Thursday, May 6, 2010

Wine in Dog Years


This week I turned 50. Never thought twice about the moment. Spent many younger years thinking age was only a number and not a barrier to life. Still think this way.
Age in wine is not always a good thing. There is an old adage that says, "it is a far greater crime to drink a wine too old than too young." This speaks about missed opportunity and hope lost. So as a consuming society we do this more than ever before. We consume our wine, sometimes far too young, but what are we waiting for anyway. Life is to be tasted, not shelved in anticipation of things to come! Yet, every now and again I think about lost opportunity and getting a "do-over". Wine allows this to happen when we get the right vintage, producer, vineyard and varietal all in the same bottle. These things are fleeting, but are available to us every year. When they are made available to us, we can set them aside and wait for the right moment to open them. Moments like anniversaries, birthdays, reunions.
Sometimes the effort is worth the wait, sometimes not.
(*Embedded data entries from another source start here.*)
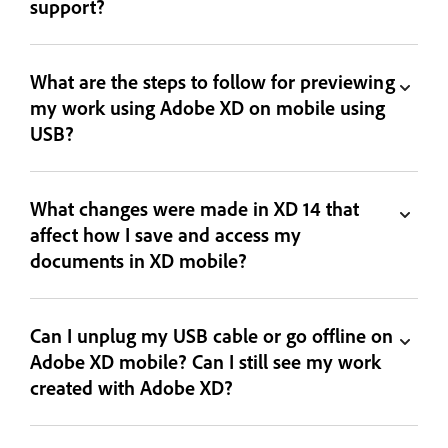
support?
What are the steps to follow for previewing
my work using Adobe XD on mobile using
USB?
What changes were made in XD 14 that
affect how I save and access my
documents in XD mobile?
Can I unplug my USB cable or go offline on
Adobe XD mobile? Can I still see my work
created with Adobe XD?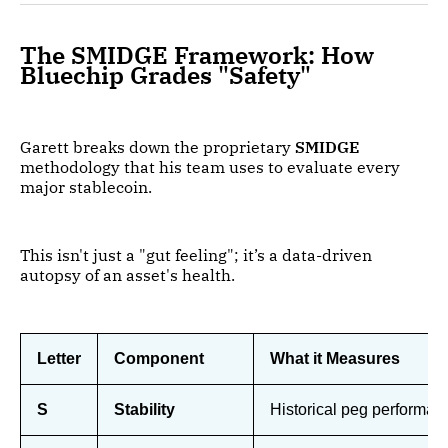
The SMIDGE Framework: How
Bluechip Grades "Safety"
Garett breaks down the proprietary
SMIDGE
methodology that his team uses to evaluate every
major stablecoin.
This isn't just a "gut feeling"; it’s a data-driven
autopsy of an asset's health.
Letter
Component
What it Measures
S
Stability
Historical peg performanc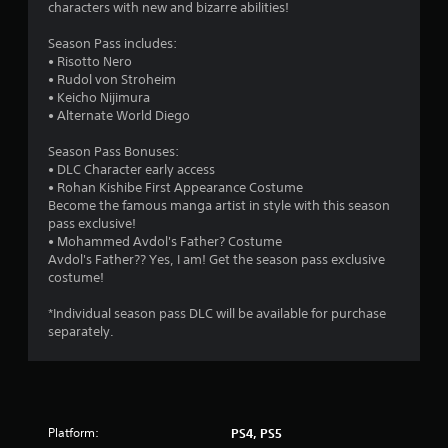
characters with new and bizarre abilities!
Season Pass includes:
• Risotto Nero
• Rudol von Stroheim
• Keicho Nijimura
• Alternate World Diego
Season Pass Bonuses:
• DLC Character early access
• Rohan Kishibe First Appearance Costume
Become the famous manga artist in style with this season
pass exclusive!
• Mohammed Avdol's Father? Costume
Avdol's Father?? Yes, I am! Get the season pass exclusive
costume!
*Individual season pass DLC will be available for purchase
separately.
Platform:
PS4, PS5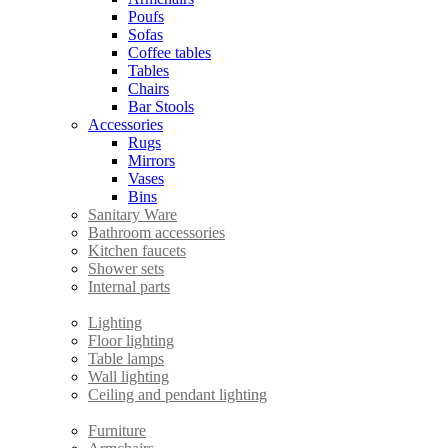
Poufs
Sofas
Coffee tables
Tables
Chairs
Bar Stools
Accessories
Rugs
Mirrors
Vases
Bins
Sanitary Ware
Bathroom accessories
Kitchen faucets
Shower sets
Internal parts
Lighting
Floor lighting
Table lamps
Wall lighting
Ceiling and pendant lighting
Furniture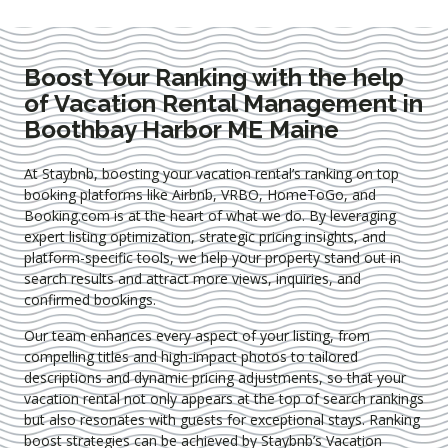
Boost Your Ranking with the help
of Vacation Rental Management in
Boothbay Harbor ME Maine
At Staybnb, boosting your vacation rental’s ranking on top
booking platforms like Airbnb, VRBO, HomeToGo, and
Booking.com is at the heart of what we do. By leveraging
expert
listing optimization
, strategic pricing insights, and
platform-specific tools, we help your property stand out in
search results and attract more views, inquiries, and
confirmed bookings.
Our team enhances every aspect of your listing, from
compelling titles and high-impact photos to tailored
descriptions and dynamic pricing adjustments, so that your
vacation rental not only appears at the top of search rankings
but also resonates with guests for exceptional stays. Ranking
boost strategies can be achieved by Staybnb’s Vacation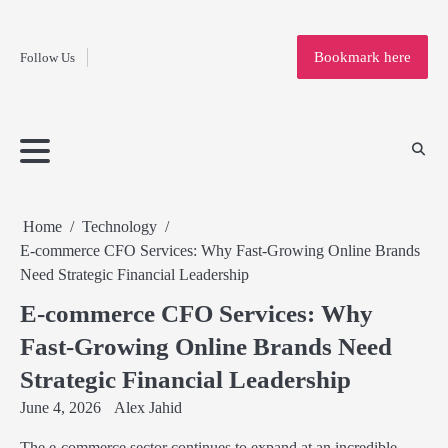
Fashion
Skip
to
Education
Bookmark here
Follow Us
content
Home
Info
Submit
Blogging
Business
Technology
Entertainment
Health-
Lifestyle
Others
Shopping
Analysis
Article
and-
News
System
Fitness
Finance
Travel
Media
Home
Technology
E-commerce CFO Services: Why Fast-Growing Online Brands
Need Strategic Financial Leadership
E-commerce CFO Services: Why
Fast-Growing Online Brands Need
Strategic Financial Leadership
June 4, 2026
Alex Jahid
The e-commerce sector continues to expand at an incredible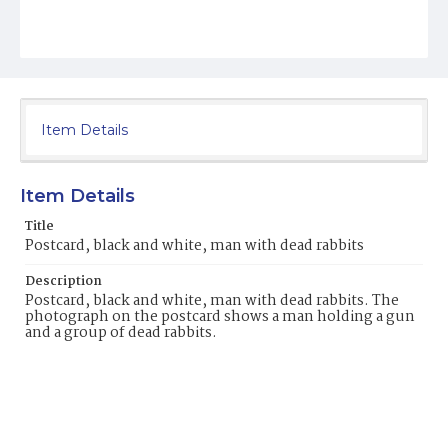
Item Details
Item Details
Title
Postcard, black and white, man with dead rabbits
Description
Postcard, black and white, man with dead rabbits. The
photograph on the postcard shows a man holding a gun
and a group of dead rabbits.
Wine ages in dog years. One year to a wine may be like 7 to a human. Upon first release they are like so many new puppies, playful, awkward, fun. As they age they become intelligent, thoughtful, engaging. At extreme age (10+ years) they are slower yet held in higher esteem, more respected for their longevity.
I found a border collie sitting in my cellar this week. A 1992 Cabernet from the Alexander Valley. At 17 years it was energetic, elegant with a shiny coat and seamless intelligence all still intact. These are singular things that come along rarely and it made me think of turning 32 not 50. I may not cellar my wine as much as I would like anymore, but I am glad I did this time.
Thinkin' that in the future I am going to refer to wines in dog types to better prepare myself for the way they may age. Buying a poodle? A German Shepherd? A Golden Retriever? I hope to find more Border Collies, the energy they seem to always have will hold memories for me and my kids for years to come. Cheers!